* Dataset entries *
####################

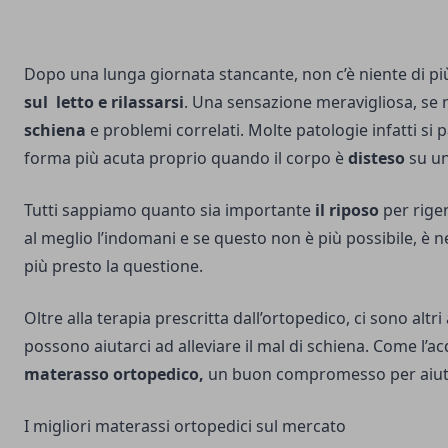
Dopo una lunga giornata stancante, non c’è niente di più
sul letto e rilassarsi
. Una sensazione meravigliosa, se
schiena
e problemi correlati. Molte patologie infatti si 
forma più acuta proprio quando il corpo è
disteso
su u
Tutti sappiamo quanto sia importante
il riposo
per rigen
al meglio l’indomani e se questo non è più possibile, è n
più presto la questione.
Oltre alla terapia prescritta dall’ortopedico, ci sono altr
possono aiutarci ad alleviare il mal di schiena. Come l’ac
materasso ortopedico,
un buon compromesso per aiuta
I migliori materassi ortopedici sul mercato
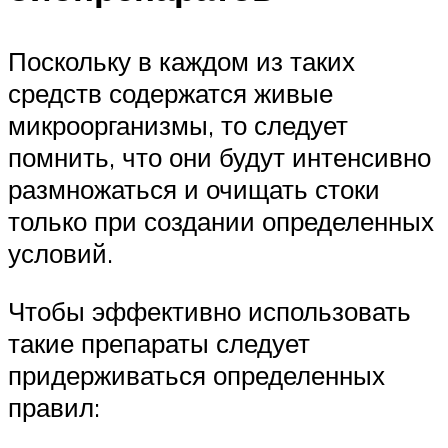
Поскольку в каждом из таких
средств содержатся живые
микроорганизмы, то следует
помнить, что они будут интенсивно
размножаться и очищать стоки
только при создании определенных
условий.
Чтобы эффективно использовать
такие препараты следует
придерживаться определенных
правил:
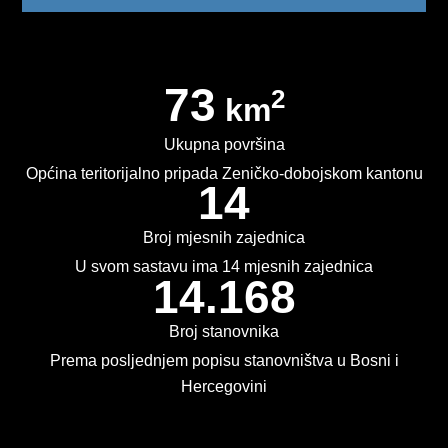
KONKURSI
OBAVJEŠTENJA
73
2
km
OGLASI
Ukupna površina
JAVNI POZIVI
Općina teritorijalno pripada Zeničko-dobojskom kantonu
14
NAJAVA DOGAĐAJA
Broj mjesnih zajednica
INFO
U svom sastavu ima 14 mjesnih zajednica
14.168
JAVNE NABAVKE
Broj stanovnika
ODLUKE O IZBORU
Prema posljednjem popisu stanovništva u Bosni i
ODLUKE O PONIŠTENJU
Hercegovini
REALIZACIJA UGOVORA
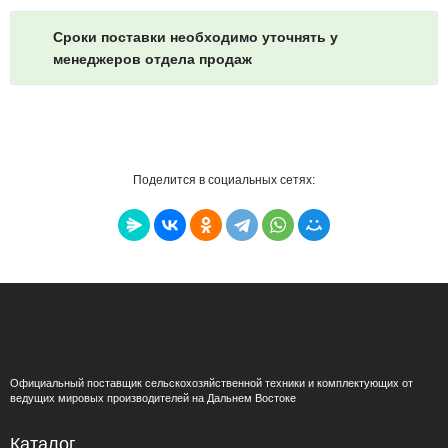
Сроки поставки необходимо уточнять у
менеджеров отдела продаж
Поделится в социальных сетях:
Официальный поставщик сельскохозяйственной техники и комплектующих от
ведущих мировых производителей на Дальнем Востоке
Каталог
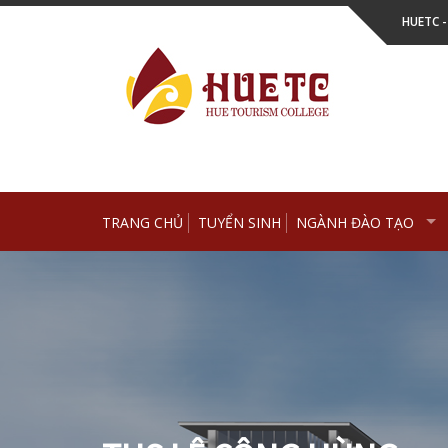
Skip
HUETC 
to
content
TRANG CHỦ
TUYỂN SINH
NGÀNH ĐÀO TẠO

####################

* Exercise aim *
Nothing except a number is needed: how many lines of the entries contain the word "Broj"?

* Answer *
2